Global Math Project Ambassadors around the world are preparing schools to launch Global Math Week.
This year's topic is Exploding Dots, one of GMP founder James Tanton's revolutionary methods that will change your thinking of basic arithmetic to polynomial algebra and beyond! In this session, we will share resources and methods that teachers can use from KS2 to KS5. Don't delay, sign up to Global Math Week today!
Martin has been teaching in Essex for 16 years and has been a Deputy Head of Faculty for 13. Martin has run CPD sessions to support NQT/RQTs and Marking/Assessment at previous mathsconfs. He works for several resource providers as an author and reviser and has been a Global Math Project Ambassador since 2016. Lesley has been teaching Maths for 30 years firstly in Hertfordshire and then in Bedfordshire. Throughout her career she has been Head of Faculty (twice), AST, teaching and learning lead and is now a Subject Specialist in a Multi Academy Trust.
Geometry has long been a problematic area and caused much discussion and diversion of curricula.
In the UK the Association for the Improvement of Geometry Teaching was formed in 1871. Since then more than a dozen inquiries have covered the design of the geometry curriculum (Jones, 2000). The place, content and approaches of geometry curricula vary greatly across the world (Hoyles, Foxman and Kachemann, 2002).
During this session we'll work through some lovely problems and sequences of problems in geometry: ways to introduce and develop geometrical thinking. With plenty of practical ideas the workshop will include ways to engage your imagination and visualisation skills, historical and cultural links, and approaches to content that develop a deep functional understanding.
I have taught for 13 years in primary and secondary schools, working as an AST, SLE and on the senior leadership team. These have included a high achieving boy's grammar school and schools in extremely challenging circumstances. I set up the NCETM Cambridge Maths Hub and currently chair the teaching committee of The Mathematical Association. I have led teacher training, professional development and curriculum development for 10 years including internationally. I am now Maths Lead at Cambridge Mathematics, a University of Cambridge curriculum development project.
It is difficult to argue with an evidence-informed profession - but equally difficult to navigate mathematics education research as a teacher with other conflicting priorities. Cambridge Mathematics produces Espressos for teachers: filtered research reviews to be enjoyed over coffee, discussed at department meetings, or as a basis for digging deeper into CPD issues of interest.
Lucy has been a mathematics teacher in primary, secondary and HE, as well as a freelance writer on education and politics. She is currently working for Cambridge Mathematics, a Cambridge University project to reimagine the mathematics curriculum
At each conference, we ask delegates to bring along their favourite resources, ideas, hints and tips.

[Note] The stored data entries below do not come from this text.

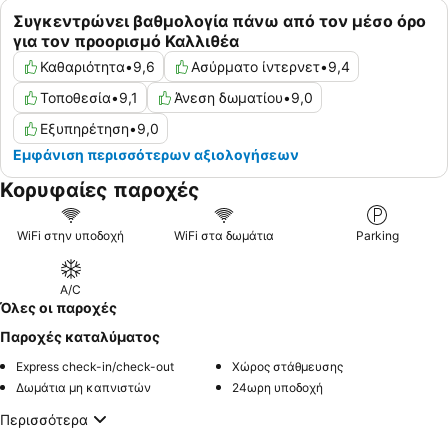
Συγκεντρώνει βαθμολογία πάνω από τον μέσο όρο
για τον προορισμό Καλλιθέα
Καθαριότητα
•
9,6
Ασύρματο ίντερνετ
•
9,4
Τοποθεσία
•
9,1
Άνεση δωματίου
•
9,0
Εξυπηρέτηση
•
9,0
Εμφάνιση περισσότερων αξιολογήσεων
Κορυφαίες παροχές
WiFi στην υποδοχή
WiFi στα δωμάτια
Parking
A/C
Όλες οι παροχές
Παροχές καταλύματος
Express check-in/check-out
Χώρος στάθμευσης
Δωμάτια μη καπνιστών
24ωρη υποδοχή
Περισσότερα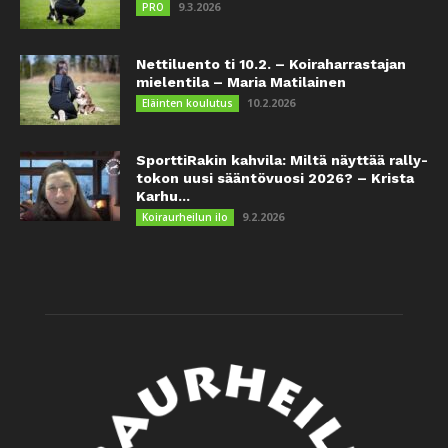
9.3.2026
PRO
Nettiluento ti 10.2. – Koiraharrastajan
mielentila – Maria Matilainen
10.2.2026
Eläinten koulutus
SporttiRakin kahvila: Miltä näyttää rally-
tokon uusi sääntövuosi 2026? – Krista
Karhu...
9.2.2026
Koiraurheilun ilo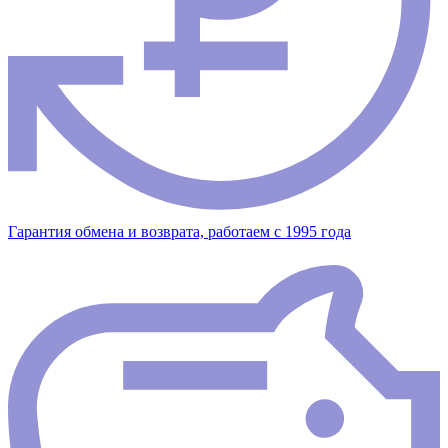
Гарантия обмена и возврата, работаем с 1995 года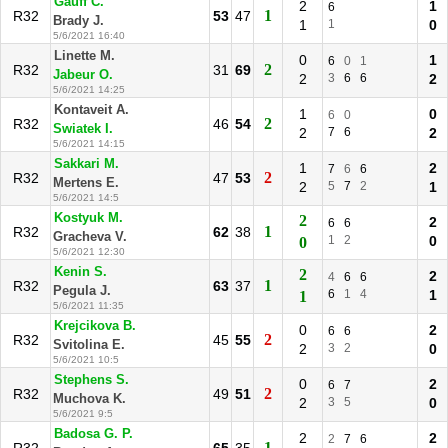
Gauff C.
2
1
6
1
R32
53
47
Brady J.
1
1
0
5/6/2021 16:40
Linette M.
0
1
6
0
1
2
R32
31
69
Jabeur O.
2
3
6
6
2
5/6/2021 14:25
Kontaveit A.
1
0
6
0
2
R32
46
54
Swiatek I.
2
7
6
2
5/6/2021 14:15
Sakkari M.
1
2
7
6
6
2
R32
47
53
Mertens E.
2
5
7
2
1
5/6/2021 14:5
Kostyuk M.
2
2
6
6
1
R32
62
38
Gracheva V.
1
2
0
0
5/6/2021 12:30
Kenin S.
2
2
4
6
6
1
R32
63
37
Pegula J.
6
1
4
1
1
5/6/2021 11:35
Krejcikova B.
0
2
6
6
2
R32
45
55
Svitolina E.
2
3
2
0
5/6/2021 10:5
Stephens S.
0
2
6
7
2
R32
49
51
Muchova K.
2
3
5
0
5/6/2021 9:5
Badosa G. P.
2
2
2
7
6
1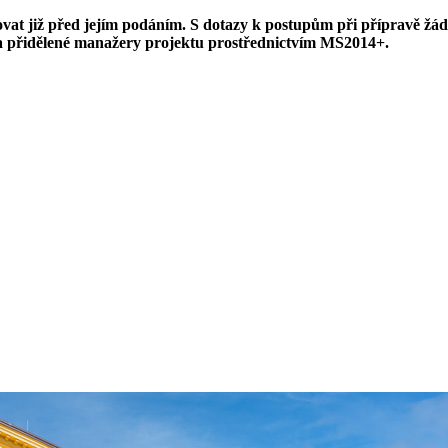
t již před jejím podáním. S dotazy k postupům při přípravě žádo
a přidělené manažery projektu prostřednictvím MS2014+.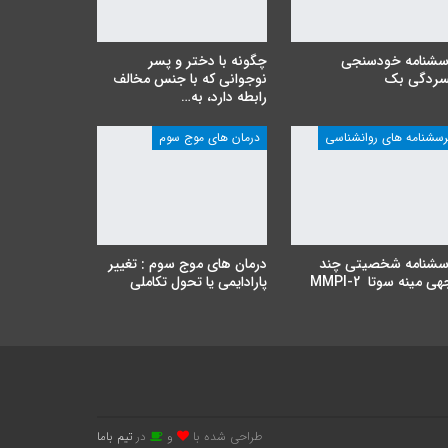
سشنامه خودسنجی
چگونه با دختر و پسر
سردگی بک
نوجوانی که با جنس مخالف
رابطه دارد، به…
رسشنامه های روانشناسی
درمان های موج سوم
سشنامه شخصیتی چند
درمان های موج سوم : تغییر
ی مینه سوتا MMPI-2
پارادایمی یا تحول تکاملی
طراحی شده با
و
در
تیم باما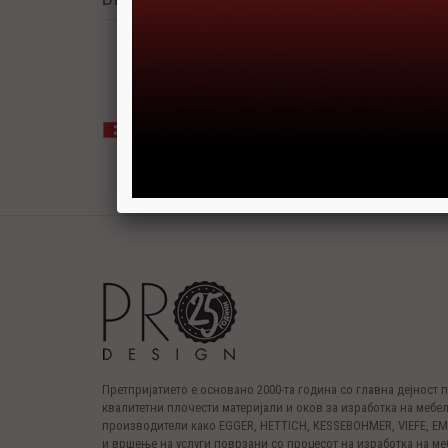
Претпријатието е основано 2000-та година со главна дејност
квалитетни плочести материјали и оков за изработка на мебел
производители како EGGER, HETTICH, KESSEBOHMER, VIEFE, E
и вршење на услуги поврзани со процесот на изработка на ме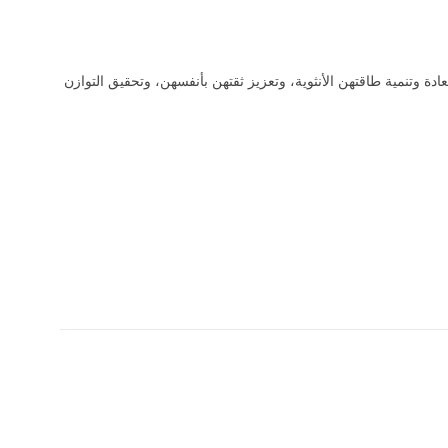
ة وتنمية طاقتهن الأنثوية، وتعزيز ثقتهن بأنفسهن، وتحقيق التوازن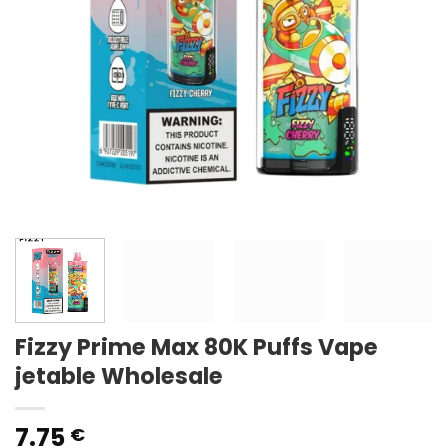
Fizzy Prime Max 80K Puffs Vape
jetable Wholesale
7.75
€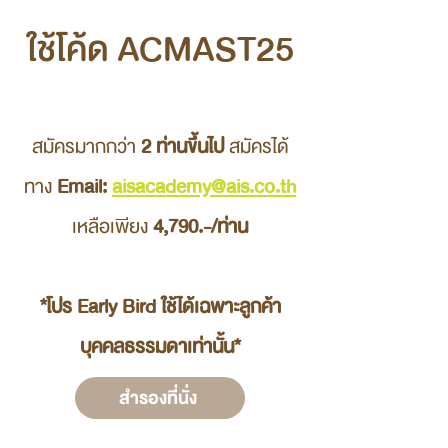
ใช้โค้ด ACMAST25
สมัครมากกว่า 
2 ท่านขึ้นไป
 สมัครได้
ทาง 
Email: 
aisacademy@ais.co.th
เหลือเพียง 
4,790.-/ท่าน
*โปร Early Bird ใช้ได้เฉพาะลูกค้า
บุคคลธรรมดาเท่านั้น*
สำรองที่นั่ง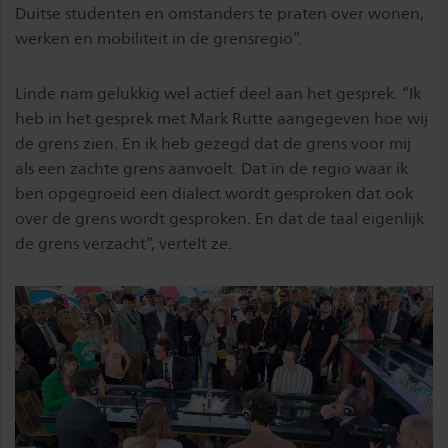
Duitse studenten en omstanders te praten over wonen,
werken en mobiliteit in de grensregio”.
Linde nam gelukkig wel actief deel aan het gesprek. “Ik
heb in het gesprek met Mark Rutte aangegeven hoe wij
de grens zien. En ik heb gezegd dat de grens voor mij
als een zachte grens aanvoelt. Dat in de regio waar ik
ben opgegroeid een dialect wordt gesproken dat ook
over de grens wordt gesproken. En dat de taal eigenlijk
de grens verzacht”, vertelt ze.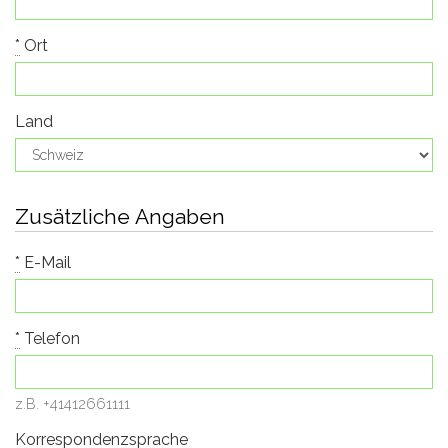
*
Ort
Land
Zusätzliche Angaben
*
E-Mail
*
Telefon
z.B. +41412661111
Korrespondenzsprache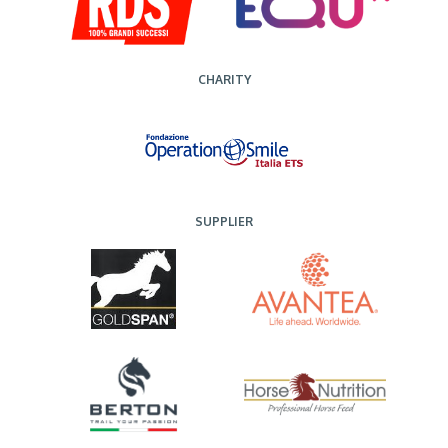
CHARITY
SUPPLIER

Everyone has 90 seconds to tell a colleague about their idea, before swapping and hearing from them.
There is usually time for five or six 'dates', so be ready to spread the word about what is making your classroom buzz right now.
Feel free to bring handouts, weblinks, etc.

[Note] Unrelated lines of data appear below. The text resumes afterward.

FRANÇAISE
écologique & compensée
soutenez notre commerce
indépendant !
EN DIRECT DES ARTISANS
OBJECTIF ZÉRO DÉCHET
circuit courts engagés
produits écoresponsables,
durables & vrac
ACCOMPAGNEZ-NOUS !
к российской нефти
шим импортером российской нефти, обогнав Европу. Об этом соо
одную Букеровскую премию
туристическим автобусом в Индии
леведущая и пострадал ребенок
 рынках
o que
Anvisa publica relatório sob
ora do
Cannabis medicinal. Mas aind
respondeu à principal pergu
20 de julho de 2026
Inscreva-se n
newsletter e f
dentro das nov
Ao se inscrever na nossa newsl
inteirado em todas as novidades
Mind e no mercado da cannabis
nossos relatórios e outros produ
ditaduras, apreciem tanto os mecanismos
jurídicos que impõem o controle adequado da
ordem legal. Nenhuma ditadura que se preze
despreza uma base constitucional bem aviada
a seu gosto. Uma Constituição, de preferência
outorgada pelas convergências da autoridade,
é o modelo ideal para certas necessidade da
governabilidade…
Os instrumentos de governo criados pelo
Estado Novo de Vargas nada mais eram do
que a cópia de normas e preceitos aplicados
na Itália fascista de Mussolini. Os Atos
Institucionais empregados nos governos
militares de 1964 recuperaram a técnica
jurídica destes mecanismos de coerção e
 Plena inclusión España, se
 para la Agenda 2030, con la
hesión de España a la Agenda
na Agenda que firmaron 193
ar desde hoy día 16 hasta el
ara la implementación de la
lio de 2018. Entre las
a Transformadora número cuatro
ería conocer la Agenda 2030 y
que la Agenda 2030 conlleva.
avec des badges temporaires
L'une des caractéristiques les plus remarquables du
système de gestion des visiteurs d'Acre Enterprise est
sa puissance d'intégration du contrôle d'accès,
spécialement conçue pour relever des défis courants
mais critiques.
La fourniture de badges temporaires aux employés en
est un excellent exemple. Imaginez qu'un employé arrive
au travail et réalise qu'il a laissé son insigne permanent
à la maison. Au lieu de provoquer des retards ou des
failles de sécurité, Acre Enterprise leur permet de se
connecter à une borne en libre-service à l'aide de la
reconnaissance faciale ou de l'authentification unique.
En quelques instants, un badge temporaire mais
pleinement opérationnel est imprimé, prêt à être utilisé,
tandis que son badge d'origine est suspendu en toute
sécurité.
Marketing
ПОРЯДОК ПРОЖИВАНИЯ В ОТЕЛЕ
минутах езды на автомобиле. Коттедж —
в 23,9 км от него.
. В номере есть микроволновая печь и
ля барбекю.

Our cake competition is always a highlight of the day. Dozens of delegates battle it out to be crowned the winner of the maths-themed cake bake-off.
Cakes are judged at lunchtime by our guest speaker and prizes awarded at the end of the day.
Be sure to visit the cake stands to see your colleagues' handywork. And, of course, to sample the cakes for yourself! They are delicious!
Lots of us help each other out on Twitter. We give advice, support or just share jokes and experiences. But who are the people behind the Twitter handles? That's what a Tweetup is all about - a meet up for Twitter friends, putting faces to names or pseudonyms. Come along to the bonus session during the lunch break and say hello to the maths teacher Twitterati.
Be sure to identify yourself in some way! Surely someone will at least get a t-shirt made?!
You are welcome to join in and get stuck in to doing some maths.
This is an informal session - drop in as you like.